(Recorded data)

******

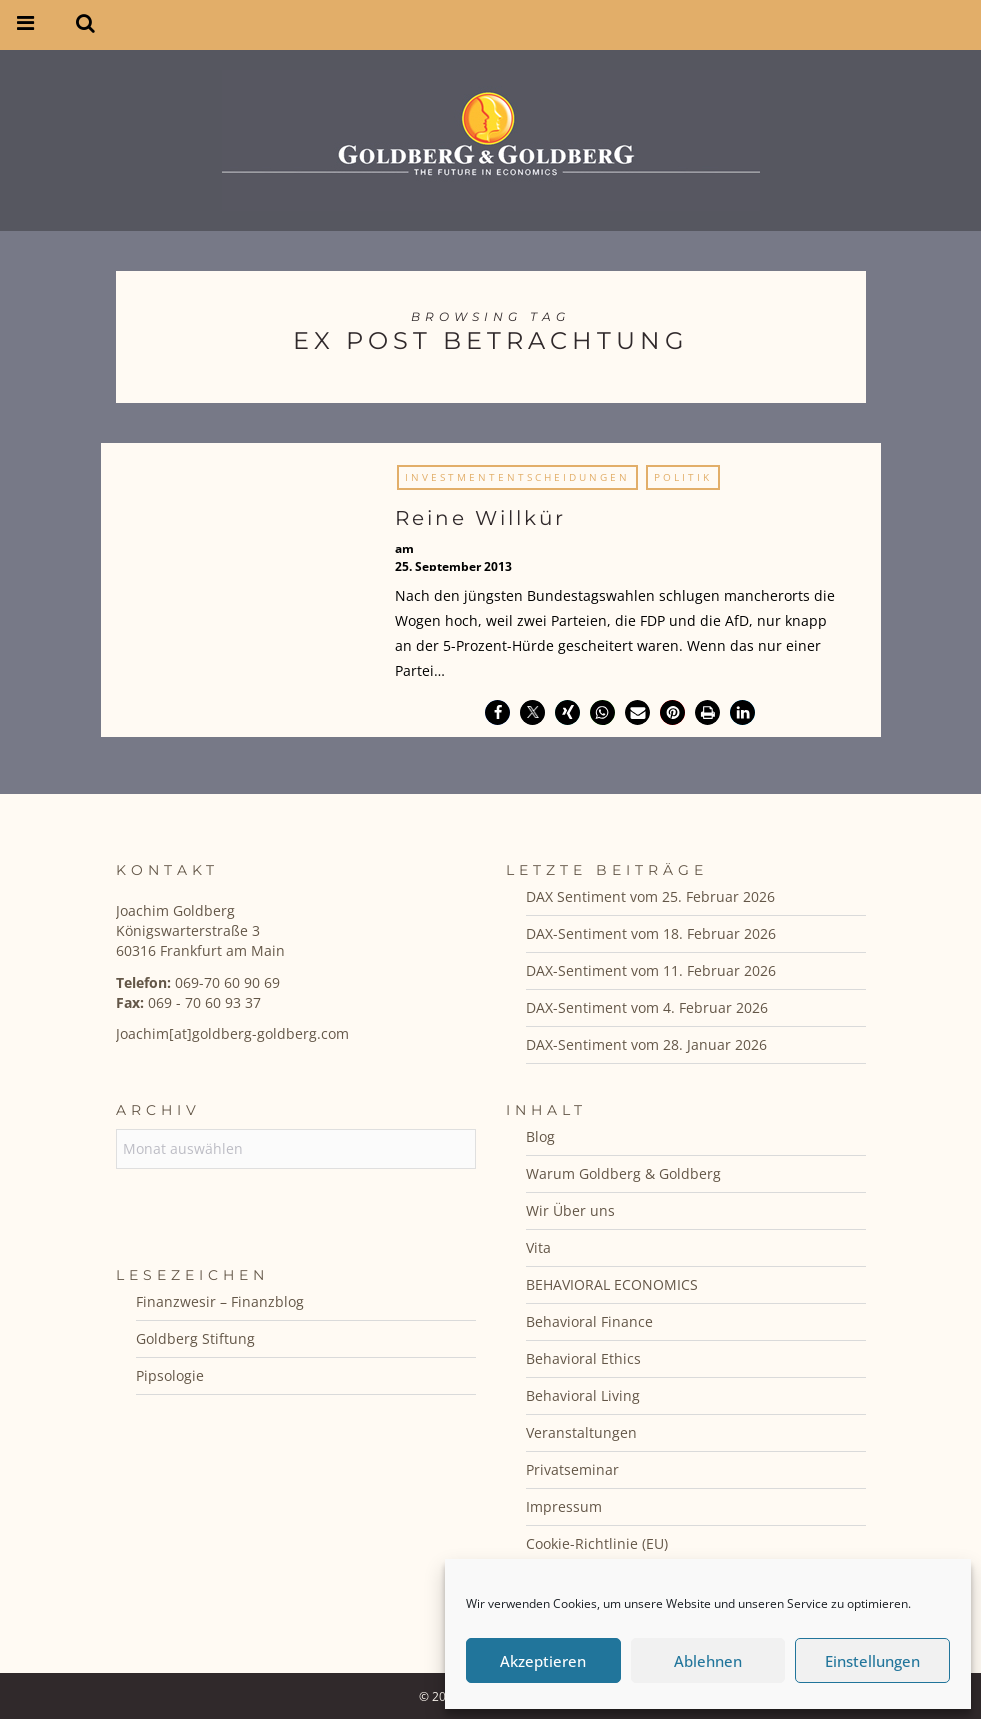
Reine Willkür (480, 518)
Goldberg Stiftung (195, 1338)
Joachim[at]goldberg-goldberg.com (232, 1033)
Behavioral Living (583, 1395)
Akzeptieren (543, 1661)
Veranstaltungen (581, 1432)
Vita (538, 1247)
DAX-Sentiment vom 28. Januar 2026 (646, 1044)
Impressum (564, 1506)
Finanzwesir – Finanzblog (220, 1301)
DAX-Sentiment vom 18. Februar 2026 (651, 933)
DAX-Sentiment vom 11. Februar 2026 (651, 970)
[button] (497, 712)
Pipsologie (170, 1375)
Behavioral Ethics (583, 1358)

******

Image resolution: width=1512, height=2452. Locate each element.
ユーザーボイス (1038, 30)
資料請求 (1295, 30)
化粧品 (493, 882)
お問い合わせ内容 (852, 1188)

******

WORK TO COMPLETE: Using the entries above, output exactly the lines between the line holding "Joachim[at]goldberg-goldberg.com (232, 1033)" and the line holding "Behavioral Ethics (583, 1358)", end lines included, and nothing more.

FINISHED TASK:
Joachim[at]goldberg-goldberg.com (232, 1033)
Behavioral Living (583, 1395)
Akzeptieren (543, 1661)
Veranstaltungen (581, 1432)
Vita (538, 1247)
DAX-Sentiment vom 28. Januar 2026 (646, 1044)
Impressum (564, 1506)
Finanzwesir – Finanzblog (220, 1301)
DAX-Sentiment vom 18. Februar 2026 (651, 933)
DAX-Sentiment vom 11. Februar 2026 (651, 970)
[button] (497, 712)
Pipsologie (170, 1375)
Behavioral Ethics (583, 1358)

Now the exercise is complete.